2024 article

Lifetime prediction and maintenance assessment of Lithium-ion batteries based on combined information of discharge voltage curves and capacity fade

Wang, R., Zhu, M., & Zhang, X. (2024, March 15). JOURNAL OF ENERGY STORAGE, Vol. 81.

By: R. Wang n, M. Zhu n & X. Zhang n

author keywords: Remaining useful life; Change point detection; Nonlinear Wiener process; Dynamic time warping; Nonnegative matrix factorization
UN Sustainable Development Goal Categories
7. Affordable and Clean Energy (OpenAlex)
Source: Web Of Science
Added: February 26, 2024

Current two-stage Lithium-ion battery degradation models commonly treat the change point (CP) in two ways.
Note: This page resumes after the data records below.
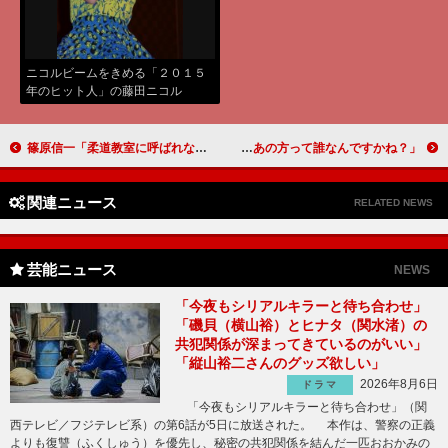
ニコルビームをきめる「２０１５
年のヒット人」の藤田ニコル
篠原信一「柔道教室に呼ばれなくなった」 「柔道着は皮膚がこすれて痛い」
尾上松也、交際質問はぐらかす 「あの方って誰なんですかね？」
関連ニュース
RELATED NEWS
芸能ニュース
NEWS
「今夜もシリアルキラーと待ち合わせ」
「磯貝（横山裕）とヒナタ（関水渚）の
共犯関係が深まってきているのがいい」
「縦山裕二さんのグッズ欲しい」
2026年8月6日
ドラマ
「今夜もシリアルキラーと待ち合わせ」（関
西テレビ／フジテレビ系）の第6話が5日に放送された。 本作は、警察の正義
よりも復讐（ふくしゅう）を優先し、秘密の共犯関係を結んだ一匹おおかみの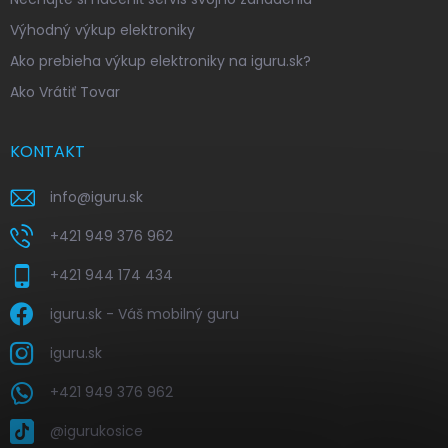
Výhodný výkup elektroniky
Ako prebieha výkup elektroniky na iguru.sk?
Ako Vrátiť Tovar
KONTAKT
info
@
iguru.sk
+421 949 376 962
+421 944 174 434
iguru.sk - Váš mobilný guru
iguru.sk
+421 949 376 962
@igurukosice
First, it is a random variable, which increases model complexity and the computational cost for predicting the remaining useful life (RUL). Second, it is a deterministic value, which will simplify the degradation models. The value of CP needs to be well identified for an accurate description of the degradation process. However, the capacity data is generally non-monotonic due to energy regeneration, which makes it hard to use in determining the CP. In addition, our laboratory data on the discharge voltage profile shows a potential for CP detection. Thus, we developed a hybrid method that combines dynamic time warping and nonnegative matrix factorization to detect the CPs of battery cells by using voltage discharge profiles. Then, we proposed a two-stage Wiener process incorporating CP detection method to describe the battery capacity degradation pattern. The proposed model is applied to our lab data and NASA data to predict RUL. Finally, maintenance strategies are analyzed to enhance the management of Lithium-ion batteries by minimizing the long-term cost rate under different replacement policies.